**PROBLEM TO SOLVE**.
Among the entries that follow, find every line with the word "Berkeley" and copy it.

**EXTRACTED INFORMATION**.
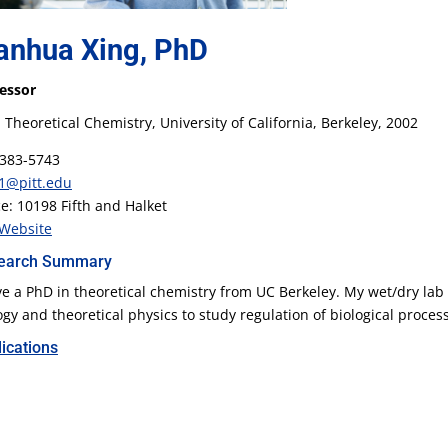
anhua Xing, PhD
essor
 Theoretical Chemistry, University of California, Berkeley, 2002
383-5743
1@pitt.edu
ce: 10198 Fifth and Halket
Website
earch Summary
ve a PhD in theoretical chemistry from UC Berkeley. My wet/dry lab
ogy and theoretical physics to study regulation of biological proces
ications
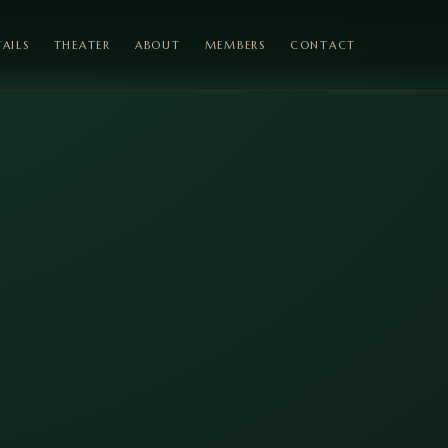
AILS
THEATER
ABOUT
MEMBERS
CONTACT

**EXPECTED OUTPUT**.
 Theoretical Chemistry, University of California, Berkeley, 2002
ve a PhD in theoretical chemistry from UC Berkeley. My wet/dry lab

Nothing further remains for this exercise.